**What this task involves**
In the entries below, the word "coding" appears on some lines. Copy each of those lines.

'''

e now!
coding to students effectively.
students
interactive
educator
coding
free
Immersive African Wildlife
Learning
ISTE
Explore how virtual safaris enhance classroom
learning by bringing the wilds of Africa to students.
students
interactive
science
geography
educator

'''

**Task solution**
coding to students effectively.
coding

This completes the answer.